At the bottom of this page, and all 600 pages throughout our site, it says ‘This web site is independent. It is not official in any way. Our editorial staff is private and unaffiliated.’

It’s true. We are not deacons, priests, or bishops. We are not church employees. We don’t represent or speak for anyone but ourselves. We write about the church because we love it, but our official role in the church is that of faithful laypeople. We attend our parish church every Sunday when we are not stopped by disease or injury. We listen to our rector’s sermons, talk to fellow parish members, and cherish our role as, well, sheep, rather than shepherds.

Yes, he’s back for Lent and for all time: Our boy in Hippo, the Right Reverend Saint Augustine

Augustine of Hippo, an authority on sin and repentance. Still worth reading after all these years.

So here we are in the middle of Lent. Like millions of other Anglicans worldwide, we sang hymns, listened to scripture readings and a sermon, professed our faith, confessed our sins, took the Eucharist, and chatted with our fellow parish members before heading back to our weekend business.

Our weekend business is to edit and publish Anglicans Online. We update our resource listings, scan the world’s news for stories relevant to our News Centre, track corrections to our links, and write this front-page letter. Then we publish. We try to be global, useful, literate, spiritual, and concise. And we aim to get each week’s edition online by midnight, local time.

But it is now more than halfway through Lent, and there is a war going on. The discipline of Lent is guiding us to focus our thoughts and prayers more carefully than we might at other times.
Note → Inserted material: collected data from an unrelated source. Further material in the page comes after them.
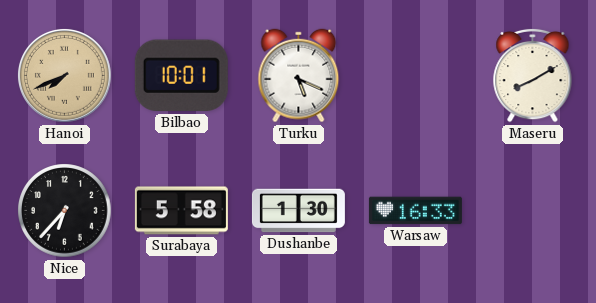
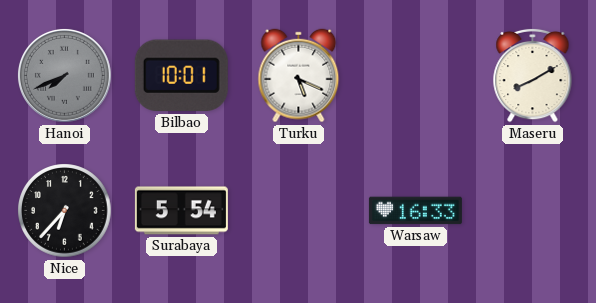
Hanoi dial: champagne -> grey
Surabaya: 5:58 -> 5:54
Dushanbe: 1:30 -> none
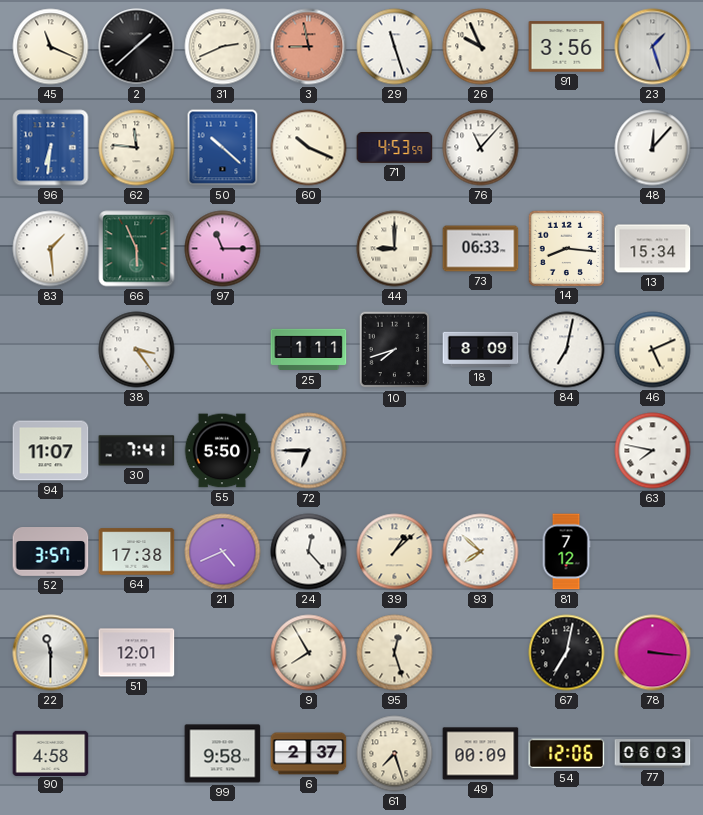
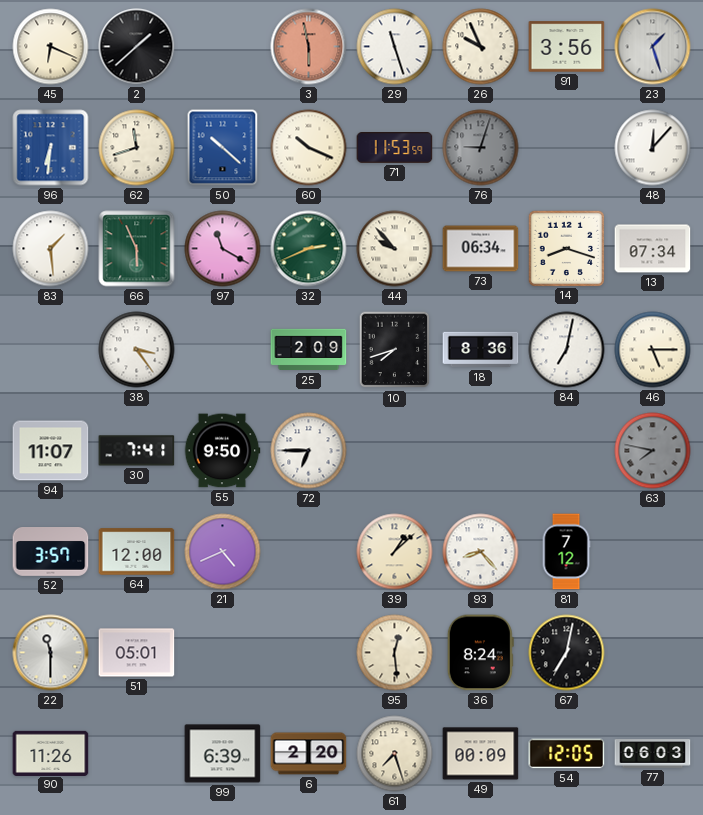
45: 11:19 -> 6:19
31: 2:41 -> none
3: 8:58 -> 5:58
62: 11:46 -> 11:42
71: 4:53 -> 11:53
76: 11:07 -> 9:03
76 dial: white -> grey
97: 11:15 -> 11:20
32: none -> 2:41
44: 9:00 -> 9:53
73: 06:33 -> 06:34
14: 8:16 -> 8:18
13: 15:34 -> 07:34
25: 1:11 -> 2:09
18: 8:09 -> 8:36
46: 5:11 -> 5:15
55: 5:50 -> 9:50
63 dial: white -> grey
64: 17:38 -> 12:00
24: 12:23 -> none
93: 7:52 -> 8:23
51: 12:01 -> 05:01
9: 7:55 -> none
95: 12:27 -> 12:29
36: none -> 8:24
78: 3:16 -> none
90: 4:58 -> 11:26
99: 9:58 -> 6:39
6: 2:37 -> 2:20
54: 12:06 -> 12:05
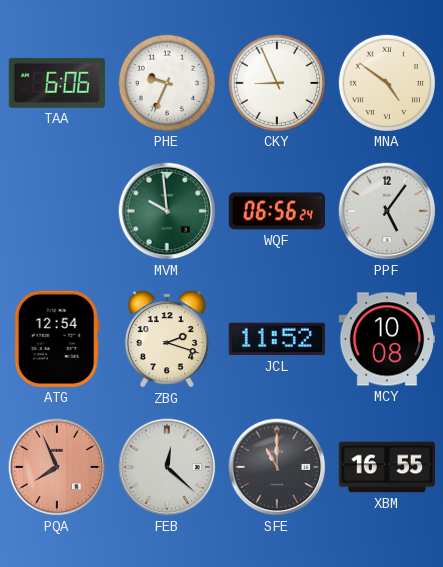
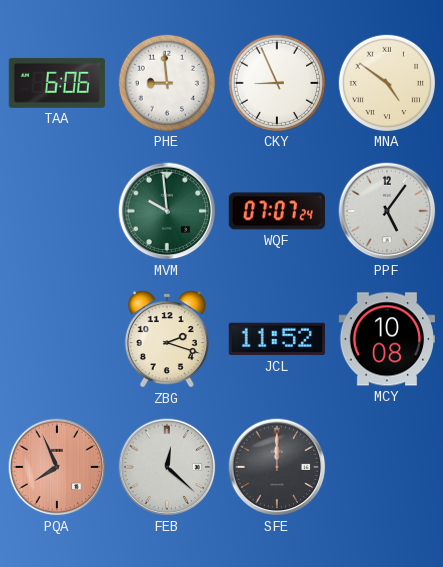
PHE: 9:34 -> 8:59
WQF: 06:56 -> 07:07
ATG: 12:54 -> none
SFE: 11:00 -> 12:00
XBM: 16:55 -> none
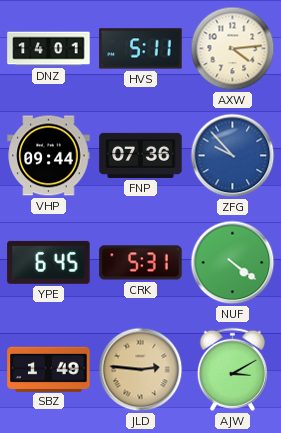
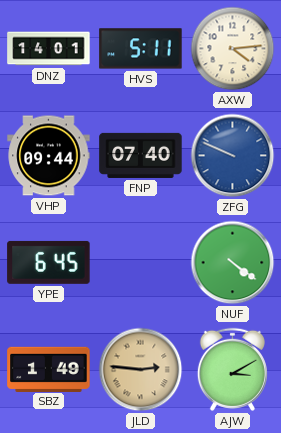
FNP: 07:36 -> 07:40
ZFG: 9:53 -> 9:49
CRK: 5:31 -> none
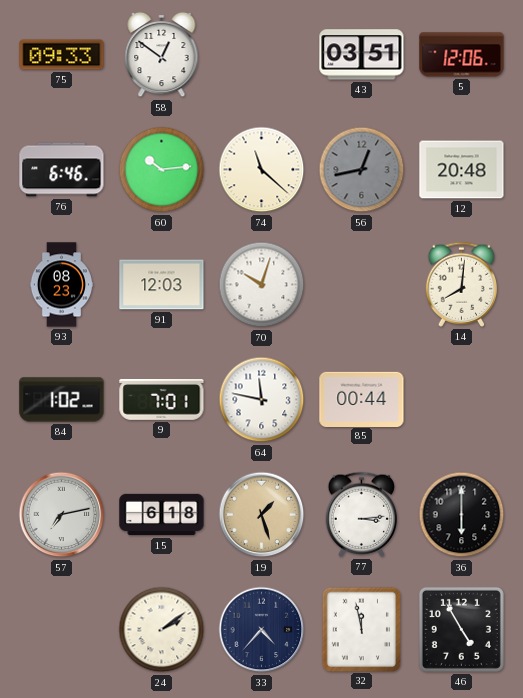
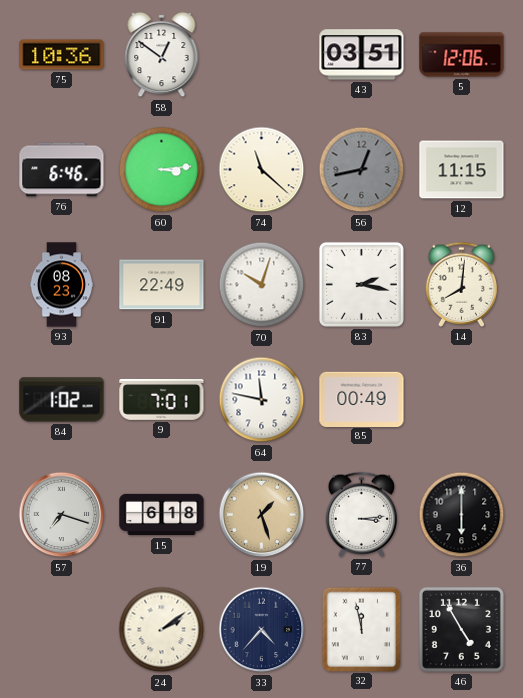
75: 09:33 -> 10:36
60: 10:14 -> 3:14
12: 20:48 -> 11:15
91: 12:03 -> 22:49
83: none -> 2:17
85: 00:44 -> 00:49
57: 7:13 -> 7:18
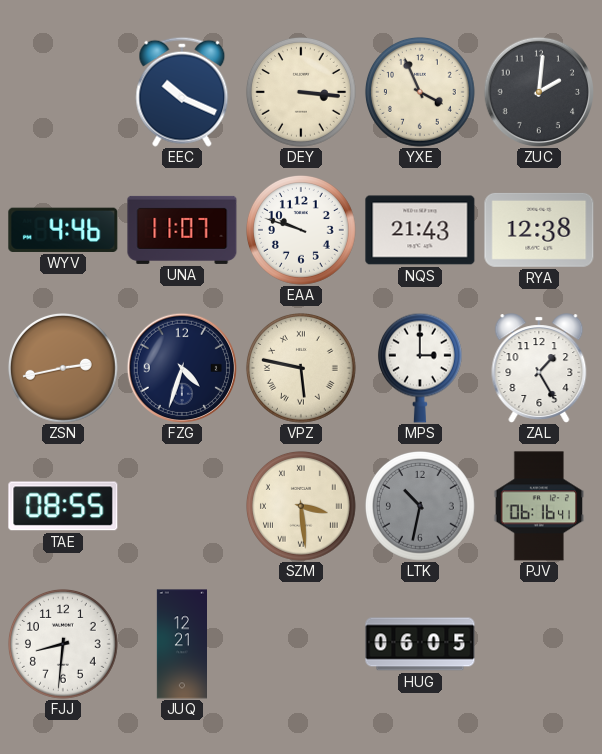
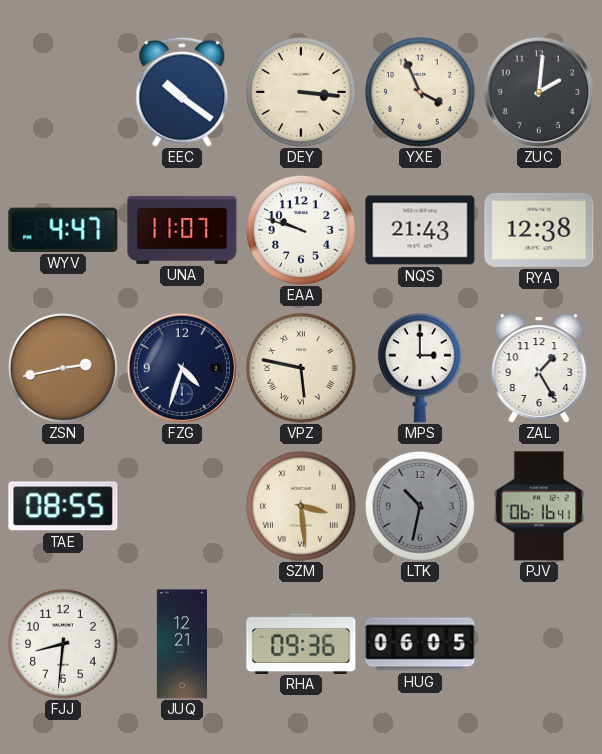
EEC: 10:19 -> 10:21
WYV: 4:46 -> 4:47
RHA: none -> 09:36
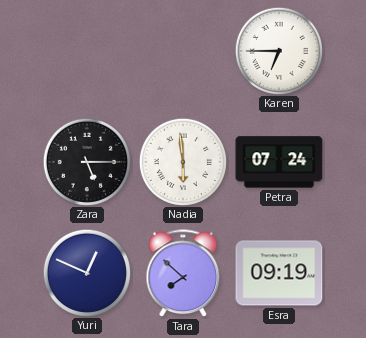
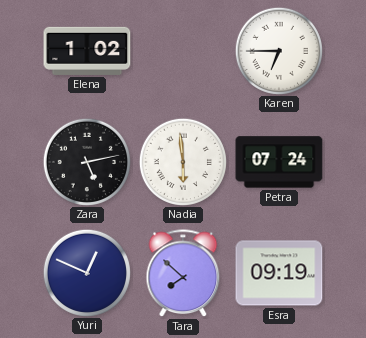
Elena: none -> 1:02
Zara: 5:15 -> 5:13
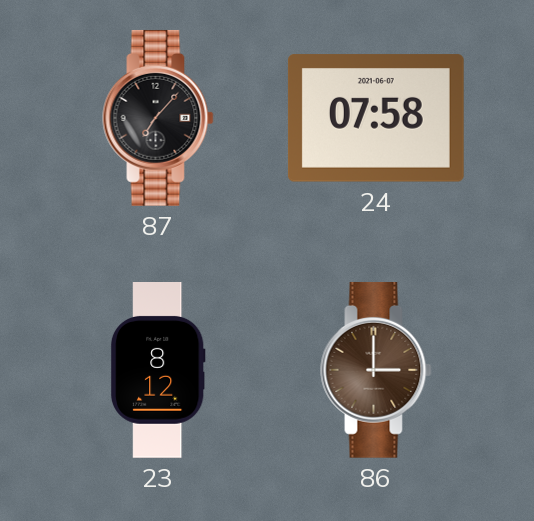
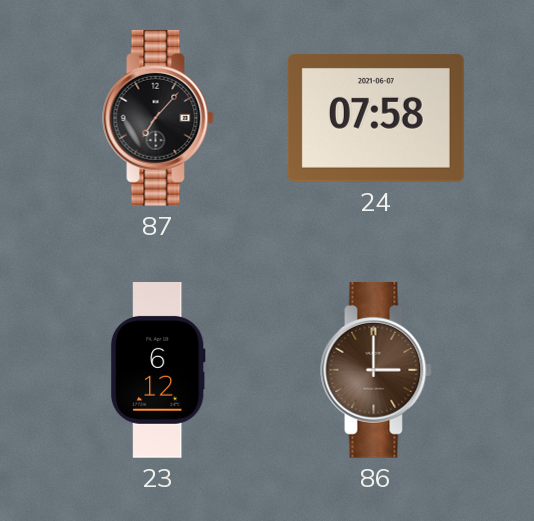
23: 8:12 -> 6:12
And the war is causing us, like most of the people we know, to concentrate more on what we are doing and why we are doing it.

Just a block in Baghdad...

This morning our rector’s sermon reminded us that, especially during Lent, it is better to think about our own sins rather than the sins of others. In thinking about that and how it applies to us, we realised that in our front-page letter of two weeks ago—in which we expressed an opinion about the Jensen family members in the Diocese of Sydney—we were doing quite what we were suggesting that they not do.
This morning, in Lenten prayer, we realised that we made a mistake in commenting on others’ behaviour, when our own is so clearly mortal and imperfect.

We should like to offer our apology to the Diocese of Sydney for writing what we did. We will leave it to the secular press to duel or deal with what is or isn’t happening there. We were out of place to express an opinion of that nature. Our motives were pure, as we expect that the Jensens’ were, too, and any differences that we might or might not have with the way a diocese is operating, we should keep to ourselves or communicate in private. But our comment did more harm than good, and we feel penitential for having made it. A public confession is always delicate, because if you say too much, it looks as though you are trying to attract attention to the very act of your repentance.

Now, about this Lenten war. How best to proceed? We’ve stared for hours at this aerial photograph of the only Anglican church in Iraq, looking empty and forlorn in the shadow of the Ministry of Information, thought about all of those who through the years have attended services there, and wondered whether it will still be standing a month from today. We hope, we pray, we plead that this war will be over soon, and that there will be no increase in Christian-Muslim conflict as a result. Meanwhile, we wait...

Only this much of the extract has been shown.